Even if students over time were to slip in their memory on, for example, how to run a multiple regression model or build a decision tree, he hopes the curiosity he imparts will stay with them for the rest of their lives. One of his favorite quotes is by Albert Einstein, who said, “I’m not smart, but I’m very curious.” Indeed, one of Dr. Seaman’s recent students attributed the excelling performance in his internship at Amazon due to the confidence he gained in Dr. Seaman’s class that he would be able to conquer any challenge set before him.

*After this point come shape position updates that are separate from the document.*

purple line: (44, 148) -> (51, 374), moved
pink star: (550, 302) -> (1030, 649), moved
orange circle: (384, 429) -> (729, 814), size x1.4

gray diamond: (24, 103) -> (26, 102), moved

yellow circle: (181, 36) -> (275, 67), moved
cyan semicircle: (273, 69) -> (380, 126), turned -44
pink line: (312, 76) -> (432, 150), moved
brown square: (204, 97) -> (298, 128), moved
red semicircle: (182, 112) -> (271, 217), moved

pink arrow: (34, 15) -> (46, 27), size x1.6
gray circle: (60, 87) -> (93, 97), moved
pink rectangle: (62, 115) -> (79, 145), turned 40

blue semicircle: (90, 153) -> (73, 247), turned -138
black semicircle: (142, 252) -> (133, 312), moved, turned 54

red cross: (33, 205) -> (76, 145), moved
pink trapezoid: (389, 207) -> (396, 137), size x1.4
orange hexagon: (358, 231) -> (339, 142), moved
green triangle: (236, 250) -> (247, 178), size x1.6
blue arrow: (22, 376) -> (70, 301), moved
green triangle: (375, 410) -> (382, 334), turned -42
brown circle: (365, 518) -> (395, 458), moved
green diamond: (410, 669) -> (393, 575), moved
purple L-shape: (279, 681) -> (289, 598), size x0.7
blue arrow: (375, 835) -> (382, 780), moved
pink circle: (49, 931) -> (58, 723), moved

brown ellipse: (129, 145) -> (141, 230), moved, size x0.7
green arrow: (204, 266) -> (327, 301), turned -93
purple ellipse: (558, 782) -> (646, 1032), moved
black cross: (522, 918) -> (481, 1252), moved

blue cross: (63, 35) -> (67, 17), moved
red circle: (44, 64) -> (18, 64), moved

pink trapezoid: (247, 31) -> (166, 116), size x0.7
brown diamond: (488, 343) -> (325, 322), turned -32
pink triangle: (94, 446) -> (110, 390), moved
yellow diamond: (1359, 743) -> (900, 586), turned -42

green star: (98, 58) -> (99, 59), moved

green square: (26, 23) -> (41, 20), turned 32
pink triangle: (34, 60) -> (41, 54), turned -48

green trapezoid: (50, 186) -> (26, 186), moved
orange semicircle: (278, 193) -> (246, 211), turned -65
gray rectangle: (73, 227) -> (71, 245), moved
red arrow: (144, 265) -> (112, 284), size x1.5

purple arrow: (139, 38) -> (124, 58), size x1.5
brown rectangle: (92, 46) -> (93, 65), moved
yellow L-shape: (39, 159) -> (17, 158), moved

Dr. Seaman’s decision to come to Pepperdine was cemented when it became clear the institution shared so many of his values, notably, honesty—in-part considering how much manipulation happens with statistics to please superiors in business, malpractice of statistics in journalism, and other realms—and how education flourishes when the truth is pursued. Then-president Andrew Benton unknowingly appealed to this motivation during the hiring process interview when he underscored one of the institution’s tenets by saying, “truth, having nothing to fear from investigation, should be pursued relentlessly in all disciplines.”
Not only is Dr. Seaman an avid outdoorsman and a regular to Malibu’s beaches—for which he built a statistical model to inform him whether a day will be good for surfing—one of his passions is integrating faith with statistics. An in-depth conversation with him is bound to touch on how almost all in the world can be related to maths, and how one’s view of God’s glory in creation is greatly enhanced from a logical/mathematical perspective.
Another trait that applies to Dr. Seaman is that he is a visionary. For example, he has a superior “smart” version of the NPV method traditionally used in corporate America to evaluate business projects. Also, regarding the Graziadio program, his position is that students’ understanding would be even deeper if the course content between economics, finance, and decision intelligence had an integrated session. This could take the form of coordinating a case study near the end of each term across the three disciplines so that the professor of each subject can draw lessons from their perspective.
What can educators learn from Dr. Seaman? He arouses curiosity and creates a “gap” in students’ minds by presenting a business case and then proceeds to show how it can be addressed. In addition to a textbook, he recommends supplemental materials such as podcasts and for students to follow leading personalities in the decision science industry. The totality of this format works well for the various learning styles different people have, including for those who learn by doing.
Pepperdine Graziadio Business School administration would be prudent to let his voice and innovative vision influence the program in even greater ways so that GBS will continue to rise to become a top business school in the country. “I really care about this place,” Dr. Seaman tells me in an earnest conversation from the Drescher Graduate Campus overlooking the Pacific Ocean. The beautiful thing is that we, the students, feel the same way towards him.